• **TASK DESCRIPTION**:
From the entries that follow, pick out all lines holding "masyarakat".

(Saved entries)
-*-
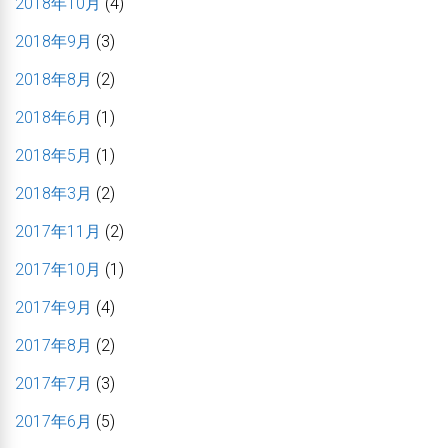
2018年10月
(4)
2018年9月
(3)
2018年8月
(2)
2018年6月
(1)
2018年5月
(1)
2018年3月
(2)
2017年11月
(2)
2017年10月
(1)
2017年9月
(4)
2017年8月
(2)
2017年7月
(3)
2017年6月
(5)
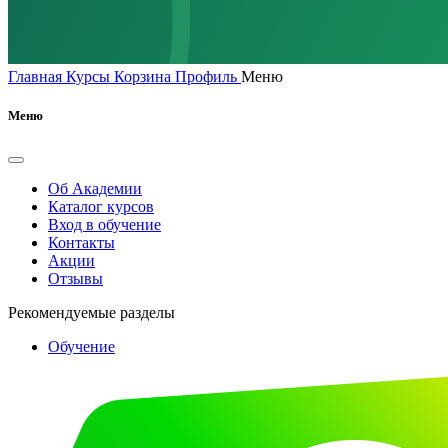
Главная
Курсы
Корзина
Профиль
Меню
Меню
Об Академии
Каталог курсов
Вход в обучение
Контакты
Акции
Отзывы
Рекомендуемые разделы
Обучение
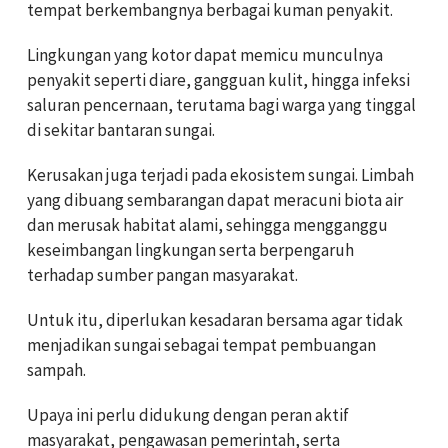
tempat berkembangnya berbagai kuman penyakit.
Lingkungan yang kotor dapat memicu munculnya
penyakit seperti diare, gangguan kulit, hingga infeksi
saluran pencernaan, terutama bagi warga yang tinggal
di sekitar bantaran sungai.
Kerusakan juga terjadi pada ekosistem sungai. Limbah
yang dibuang sembarangan dapat meracuni biota air
dan merusak habitat alami, sehingga mengganggu
keseimbangan lingkungan serta berpengaruh
terhadap sumber pangan masyarakat.
Untuk itu, diperlukan kesadaran bersama agar tidak
menjadikan sungai sebagai tempat pembuangan
sampah.
Upaya ini perlu didukung dengan peran aktif
masyarakat, pengawasan pemerintah, serta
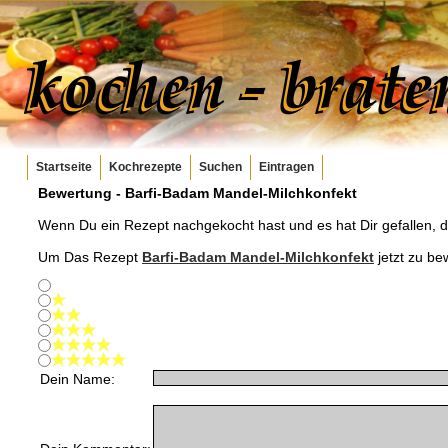
Startseite
Kochrezepte
Suchen
Eintragen
Bewertung -
Barfi-Badam Mandel-Milchkonfekt
Wenn Du ein Rezept nachgekocht hast und es hat Dir gefallen, 
Um Das Rezept
Barfi-Badam Mandel-Milchkonfekt
jetzt zu be
Dein Name:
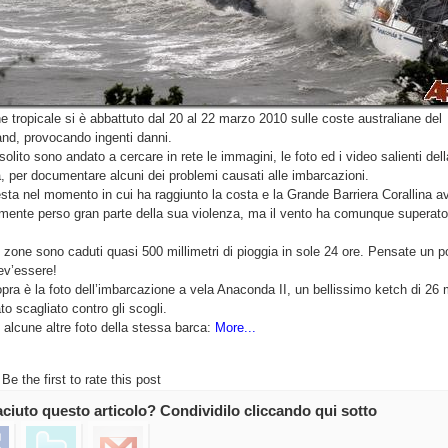
e tropicale si è abbattuto dal 20 al 22 marzo 2010 sulle coste australiane del
nd, provocando ingenti danni.
olito sono andato a cercare in rete le immagini, le foto ed i video salienti dell
 per documentare alcuni dei problemi causati alle imbarcazioni.
ta nel momento in cui ha raggiunto la costa e la Grande Barriera Corallina a
mente perso gran parte della sua violenza, ma il vento ha comunque superato
 zone sono caduti quasi 500 millimetri di pioggia in sole 24 ore. Pensate un p
ev’essere!
pra è la foto dell’imbarcazione a vela Anaconda II, un bellissimo ketch di 26 m
to scagliato contro gli scogli.
 alcune altre foto della stessa barca:
More...
Be the first to rate this post
iaciuto questo articolo? Condividilo cliccando qui sotto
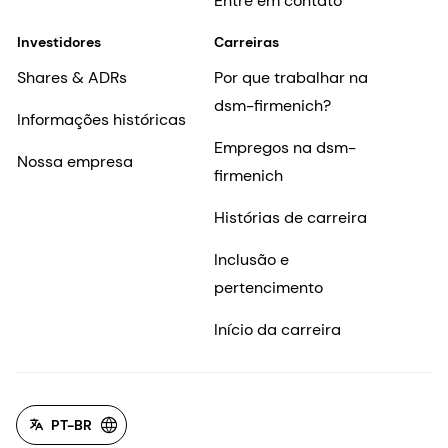
Entre em contato
Investidores
Carreiras
Shares & ADRs
Por que trabalhar na
dsm-firmenich?
Informações históricas
Empregos na dsm-
Nossa empresa
firmenich
Histórias de carreira
Inclusão e
pertencimento
Início da carreira
PT-BR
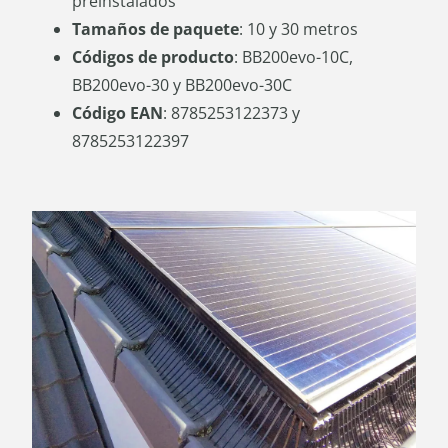
preinstalados
Tamaños de paquete
: 10 y 30 metros
Códigos de producto
: BB200evo-10C,
BB200evo-30 y BB200evo-30C
Código EAN
: 8785253122373 y
8785253122397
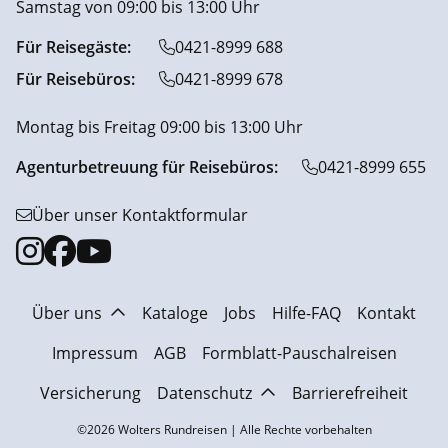
Samstag von 09:00 bis 13:00 Uhr
Für Reisegäste:
0421-8999 688
Für Reisebüros:
0421-8999 678
Montag bis Freitag 09:00 bis 13:00 Uhr
Agenturbetreuung für Reisebüros:
0421-8999 655
Über unser Kontaktformular
Über uns
Kataloge
Jobs
Hilfe-FAQ
Kontakt
Impressum
AGB
Formblatt-Pauschalreisen
Versicherung
Datenschutz
Barrierefreiheit
©2026 Wolters Rundreisen | Alle Rechte vorbehalten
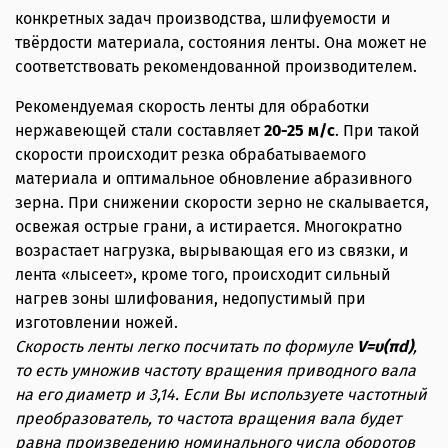
конкретных задач производства, шлифуемости и
твёрдости материала, состояния ленты. Она может не
соответствовать рекомендованной производителем.
Рекомендуемая скорость ленты для обработки
нержавеющей стали составляет
20-25 м/с
. При такой
скорости происходит резка обрабатываемого
материала и оптимальное обновление абразивного
зерна. При снижении скорости зерно не скалывается,
освежая острые грани, а истирается. Многократно
возрастает нагрузка, вырывающая его из связки, и
лента «лысеет», кроме того, происходит сильный
нагрев зоны шлифования, недопустимый при
изготовлении ножей.
Скорость ленты легко посчитать по формуле
V=υ(πd)
,
то есть умножив частоту вращения приводного вала
на его диаметр и 3,14. Если Вы используете частотный
преобразователь, то частота вращения вала будет
равна произведению номинального числа оборотов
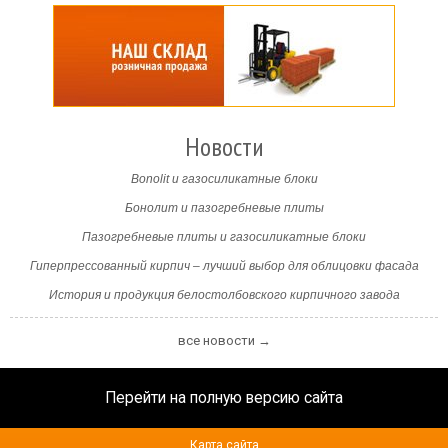
Новости
Bonolit и газосиликатные блоки
Бонолит и пазогребневые плиты
Пазогребневые плиты и газосиликатные блоки
Гиперпрессованный кирпич – лучший выбор для облицовки фасада
История и продукция белостолбовского кирпичного завода
все новости →
Перейти на полную версию сайта
Карта сайта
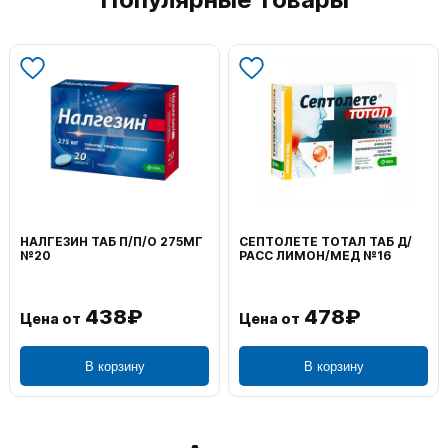
НАЛГЕЗИН ТАБ П/П/О 275МГ
СЕПТОЛЕТЕ ТОТАЛ ТАБ Д/
№20
РАСС ЛИМОН/МЕД №16
438₽
478₽
Цена от
Цена от
В корзину
В корзину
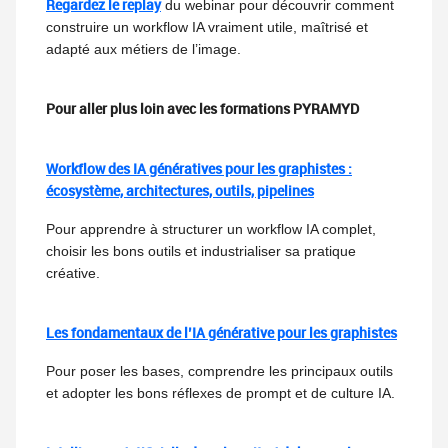
Regardez le replay
du webinar pour découvrir comment
construire un workflow IA vraiment utile, maîtrisé et
adapté aux métiers de l’image.
Pour aller plus loin avec les formations PYRAMYD
Workflow des IA génératives pour les graphistes :
écosystème, architectures, outils, pipelines
Pour apprendre à structurer un workflow IA complet,
choisir les bons outils et industrialiser sa pratique
créative.
Les fondamentaux de l’IA générative pour les graphistes
Pour poser les bases, comprendre les principaux outils
et adopter les bons réflexes de prompt et de culture IA.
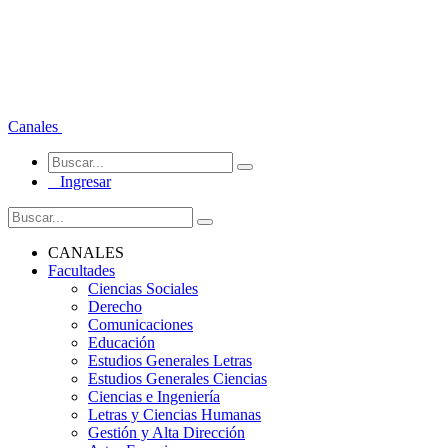
Canales
Ingresar
CANALES
Facultades
Ciencias Sociales
Derecho
Comunicaciones
Educación
Estudios Generales Letras
Estudios Generales Ciencias
Ciencias e Ingeniería
Letras y Ciencias Humanas
Gestión y Alta Dirección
-*-
• **FINAL ANSWER**:
terhadap sumber pangan masyarakat.
masyarakat, pengawasan pemerintah, serta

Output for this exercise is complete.